Skye's journey of fighting NC
June 2019, a few days after Skye had graduated middle school, Skye went to a graduation dinner with her family. She had been complaining of back pain for a few months but since she had been growing in height rapidly, her family assumed she was just dealing with growing pains. But finally, they decided to take Skye to the ER following the dinner, thinking that the doctors would just repeat that her pain was natural. Instead, an X-ray showed that she had a concerning abnormality in her lungs and she was transferred to Children’s Hospital Los Angeles the following morning. After a number of tests, she was diagnosed with the umbrella term of cancer before receiving a florescence in situ hybridization (FISH) that showed that she had NUT Carcinoma.
In Skye’s case, and the cases of many other NUT Carcinoma patients, her cancer had already metastasized --meaning that it had already spread to other areas from the lungs-- including the spine, which had been the cause of her back pain.
Skye began her battle with NUT Carcinoma on July 1st with chemotherapy, the first of 6 rounds. In the original plan for treatment, Skye would have undergone three rounds of chemotherapy before removing the lung with the main tumor. The first two rounds were highly effective and greatly shrunk the tumors, but given the aggressive nature of NUT Carcinoma, all of the various chemo treatments and later radiation treatments failed and she was unable to receive surgery.
Towards the beginning, right as she was beginning to lose her hair, Skye shaved her hair off as a symbol of her commitment to her battle. During these treatments, all intended to be outpatient- meaning that she would not have to stay at the hospital, Skye began to experience high fevers and was admitted to CHLA where she finished all 15 round of radiation. During that time, Skye suffered from an infection that kept her in isolation which severely weakened her body but also lead to the birth of the #skyestrong bracelet campaign.

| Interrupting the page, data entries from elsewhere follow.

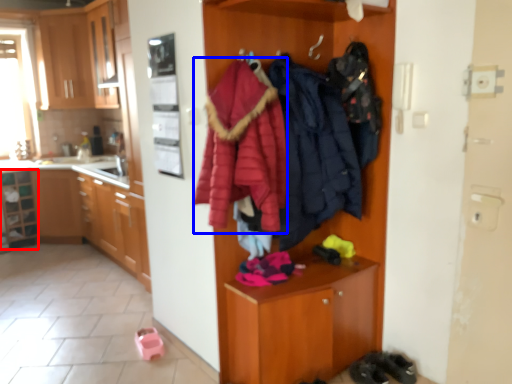 Question: Among these objects, which one is farthest to the camera, shelf (highlighted by a red box) or bathrobe (highlighted by a blue box)?

Choices:
 (A) shelf
 (B) bathrobe

Answer: (A) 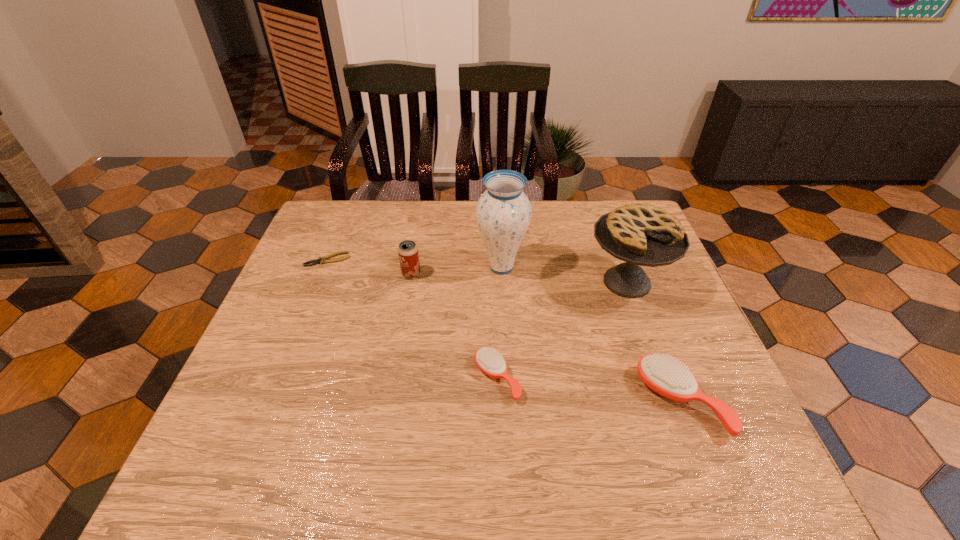 Locate an element on the screen. the left hairbrush is located at coordinates point(488,360).

Locate an element on the screen. This screenshot has width=960, height=540. the shorter hairbrush is located at coordinates (488, 360).

Find the location of a particular element. This screenshot has height=540, width=960. the third shortest object is located at coordinates pos(668,378).

Identify the location of the right hairbrush. (668, 378).

What are the coordinates of `the third tallest object` in the screenshot? It's located at click(408, 254).

Where is `beer can`? beer can is located at coordinates (408, 254).

This screenshot has height=540, width=960. What are the coordinates of `the fifth shortest object` in the screenshot? It's located at (640, 234).

Identify the location of the shortest object. (321, 260).

The width and height of the screenshot is (960, 540). I want to click on the leftmost object, so click(321, 260).

Where is `vase`? This screenshot has width=960, height=540. vase is located at coordinates (503, 213). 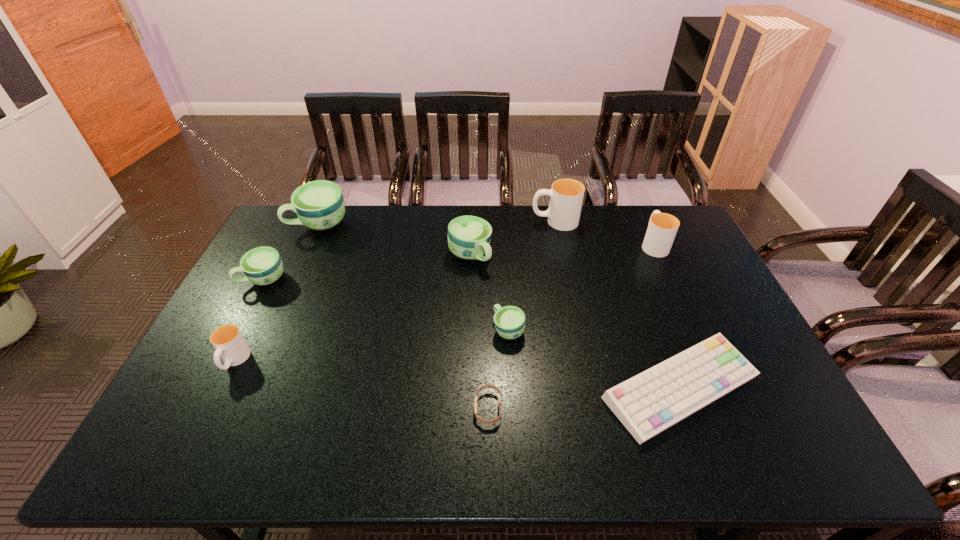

Following another scan, the doctors discovered the reason behind the fever was another tumor meaning that while radiation did decrease some of her cancer, all the treatments were ultimately ineffective and Skye’s family was told that CHLA could no longer treat her.
There was only one option left, a clinical trial at the Dana Farber Cancer Research Institute where Skye would be the third child to participate. And through generous donations and support from strangers and friends, Skye and her family were able to travel to Boston safely and participate in the clinical trial. After Skye regained some strength, and many postponements, Skye and her family were able to travel to New York for her wish through the Make-a-Wish Foundation. But during the trip, Skye began to feel excruciating pain once again which led doctors to take another scan after their return. There, it was discovered that the clinical trial medication had also become ineffective and Skye and her family were sent back home on January 2nd.